МОЙ РОМАН: ИЛИ, РАЗНООБРАЗИЯ В АНГЛИЙСКОЙ ЖИЗНИ. [11]
ПИСИСТРАТА КЭКСТОНА.
ГЛАВА XIII.
Леонард и Хелен поселились в двух маленьких комнатках в небольшом переулке. Окрестности были довольно скучными — жилье скромным; но у их хозяйки была улыбка. Это была причина, возможно, почему Хелен выбрала эти комнаты; улыбка не всегда находится на лице хозяйки, когда жилец беден. И из своих окон они видели зеленое дерево, вяз, который рос красивым и высоким во дворе плотника сзади. Это дерево было как еще одна улыбка для этого места. Они видели, как птицы прилетали и улетали в его укрытие; и они даже слышали, когда поднимался ветерок, приятный шум его ветвей.

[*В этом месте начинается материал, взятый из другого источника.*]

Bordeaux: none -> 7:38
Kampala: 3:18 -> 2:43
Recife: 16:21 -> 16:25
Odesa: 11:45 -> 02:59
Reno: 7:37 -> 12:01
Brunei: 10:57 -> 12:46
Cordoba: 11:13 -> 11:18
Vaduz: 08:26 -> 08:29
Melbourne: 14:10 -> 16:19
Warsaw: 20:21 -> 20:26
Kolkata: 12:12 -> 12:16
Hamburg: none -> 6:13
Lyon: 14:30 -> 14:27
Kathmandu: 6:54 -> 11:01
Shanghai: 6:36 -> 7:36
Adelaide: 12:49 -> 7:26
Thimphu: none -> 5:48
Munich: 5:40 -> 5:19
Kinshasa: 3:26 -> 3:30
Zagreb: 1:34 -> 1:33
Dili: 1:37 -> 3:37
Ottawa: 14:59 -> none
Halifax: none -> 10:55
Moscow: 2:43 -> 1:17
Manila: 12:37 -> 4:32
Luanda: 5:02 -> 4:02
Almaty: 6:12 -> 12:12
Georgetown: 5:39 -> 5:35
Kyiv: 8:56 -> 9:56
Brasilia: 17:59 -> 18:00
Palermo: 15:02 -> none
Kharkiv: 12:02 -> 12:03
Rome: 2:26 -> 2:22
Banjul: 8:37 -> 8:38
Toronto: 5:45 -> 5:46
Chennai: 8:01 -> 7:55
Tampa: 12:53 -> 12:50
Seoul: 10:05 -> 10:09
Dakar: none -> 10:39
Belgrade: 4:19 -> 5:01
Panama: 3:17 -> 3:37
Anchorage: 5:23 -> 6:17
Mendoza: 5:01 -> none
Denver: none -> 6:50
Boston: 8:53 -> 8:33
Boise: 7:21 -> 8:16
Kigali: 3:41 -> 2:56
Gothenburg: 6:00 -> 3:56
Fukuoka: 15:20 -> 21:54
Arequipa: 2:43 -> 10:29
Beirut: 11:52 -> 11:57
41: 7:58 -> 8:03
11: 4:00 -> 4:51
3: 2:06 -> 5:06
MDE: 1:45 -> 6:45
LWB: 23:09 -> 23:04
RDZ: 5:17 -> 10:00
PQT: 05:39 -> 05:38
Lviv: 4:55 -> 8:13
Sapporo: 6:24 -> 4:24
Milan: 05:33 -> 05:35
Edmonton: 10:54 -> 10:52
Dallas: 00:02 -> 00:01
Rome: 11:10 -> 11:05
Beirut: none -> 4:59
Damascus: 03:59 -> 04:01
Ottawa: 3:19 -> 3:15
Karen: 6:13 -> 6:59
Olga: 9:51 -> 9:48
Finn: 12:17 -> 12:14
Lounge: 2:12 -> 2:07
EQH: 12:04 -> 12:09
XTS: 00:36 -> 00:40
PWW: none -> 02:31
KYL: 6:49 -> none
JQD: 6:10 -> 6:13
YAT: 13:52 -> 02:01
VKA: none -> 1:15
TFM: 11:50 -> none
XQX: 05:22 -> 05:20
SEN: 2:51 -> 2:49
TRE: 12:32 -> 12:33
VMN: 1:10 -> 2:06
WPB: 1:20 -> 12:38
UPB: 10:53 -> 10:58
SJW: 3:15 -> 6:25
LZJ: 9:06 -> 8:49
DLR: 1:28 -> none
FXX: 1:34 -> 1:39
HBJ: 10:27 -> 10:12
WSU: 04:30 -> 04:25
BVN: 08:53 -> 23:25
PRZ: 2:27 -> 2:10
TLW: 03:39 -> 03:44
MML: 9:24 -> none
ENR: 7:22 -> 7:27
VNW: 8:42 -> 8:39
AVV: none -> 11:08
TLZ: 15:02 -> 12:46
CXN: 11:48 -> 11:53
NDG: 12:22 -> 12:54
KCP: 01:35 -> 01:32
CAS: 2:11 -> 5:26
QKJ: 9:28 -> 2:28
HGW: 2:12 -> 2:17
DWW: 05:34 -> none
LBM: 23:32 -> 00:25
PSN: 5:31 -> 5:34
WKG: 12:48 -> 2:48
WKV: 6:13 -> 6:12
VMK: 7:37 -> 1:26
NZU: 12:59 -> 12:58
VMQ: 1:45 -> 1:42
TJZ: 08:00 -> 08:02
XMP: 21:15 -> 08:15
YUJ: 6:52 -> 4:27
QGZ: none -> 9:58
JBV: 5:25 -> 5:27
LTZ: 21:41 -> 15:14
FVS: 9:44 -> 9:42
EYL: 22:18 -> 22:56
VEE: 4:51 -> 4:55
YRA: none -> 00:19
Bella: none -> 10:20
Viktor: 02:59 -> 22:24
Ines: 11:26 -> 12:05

В тот же вечер Леонард отправился на старую квартиру капитана Дигби, но не смог узнать там ничего ни о друзьях, ни о покровителях Элен. Люди там жили грубые и приземленные; они заявили, что капитан все еще должен им 1 фунт 17 шиллингов. Впрочем, обоснованность этого требования казалась весьма сомнительной, и Элен решительно его отрицала. На следующее утро Леонард отправился на поиски доктора Моргана. Он решил, что лучше всего будет узнать адрес доктора в ближайшей аптеке. Аптекарь любезно заглянул в «Придворный справочник» и направил его в дом на Булстрод-стрит, что у Манчестер-сквер. Леонарду удалось найти эту улицу, и он был немало поражен убожеством Лондона. Скрустоун казался ему куда более красивым городом, чем этот.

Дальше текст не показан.